The Client
An organisation operating in the UK defence sector engaged Gemserv to provide lead cyber security capability.
The Challenge
Public sector organisations have increasingly become targets for cyber criminals. Given the highly sensitive nature of information held and generated within the defence sector and the risk of a potential breach to national security it is particularly vital that infrastructure and processes are secure. The client wanted to ensure the protection of over three million personal data records and ensure a robust risk management regime is in place.
Our Approach
As an integral aspect of our bid response we attended multiple requirement definition workshops regarding the security of the new capability and the risk-based approach we would follow. The approach we took included:
- Creating of a Security Management Plan (SyMP), a security and accreditation strategy aligned with the client’s business objectives. The SyMP details the risk assessment and management methodology that the project would adopt, the roles and responsibilities for the risk assessors, the frequency of the risk assessments and the security governance hierarchy that would act on the risk assessment output as part of a wider risk management framework.
- Setting up a weekly Security Working Group (SWG) to effectively support and oversee the risk assessments and the progress of the strategy. Results of risk assessments are fed into this forum and risk treatments tracked.
- Carrying out regular risk assessments in accordance with UK Information Assurance Standards, and documented in the Risk Management and Accreditation Document Set (RMADS). The risk assessment process involves undertaking a Business Impact Assessment to identify critical assets and through liaison with the Accreditor and the Senior Information Risk Officer, the risk appetite is defined and understood.
- Formal threat assessments are incorporated into the risk assessments in order to identify the applicable threat actors and sources. These define the sources with a desire to breach the security of the system and those individuals in a position to perform an attack.
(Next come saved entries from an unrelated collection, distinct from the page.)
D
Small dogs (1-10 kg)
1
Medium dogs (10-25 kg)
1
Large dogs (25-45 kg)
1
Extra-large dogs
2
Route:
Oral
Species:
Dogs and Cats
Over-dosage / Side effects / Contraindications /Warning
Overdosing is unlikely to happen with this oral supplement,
- The results of the threat assessments are then used to identify the impact and likelihood of threat actors breaching the security of the system. The risk assessment outputs feed into the Risk Treatment Plan, which defines security controls to reduce, reject, assign or accept the risks, ensuring the residual risk is within the previously defined risk appetite.
The Outcome
The high profile of the programme ensures that the ongoing governance provision incorporates regular feedback on the successful delivery of our obligations and successful risk management.
Aligned with our recent adoption of the RESILIA Cyber Resilience best practice, we formally incorporated a continual improvement process to ensure that our delivery of robust security and risk assessment capability is meeting objectives, and our risk treatment recommendations remain aligned with risk appetite.
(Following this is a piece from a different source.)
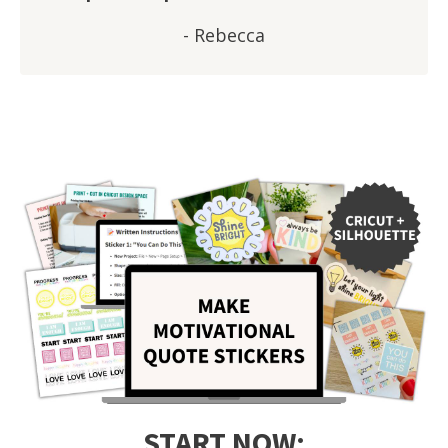
- Rebecca
START NOW:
The project is mandated to undergo formal independent Accreditation, which provides assurance that the security and risk management regime fully complies with the UK and International Cyber Security Policy, and that risk assessments are at the heart of the security capability.
We ensure that defence standards, legislation and guidance are adhered to and have introduced the RESILIA Cyber Resilience methodology to the programme, turning cyber security into effective cyber resilience.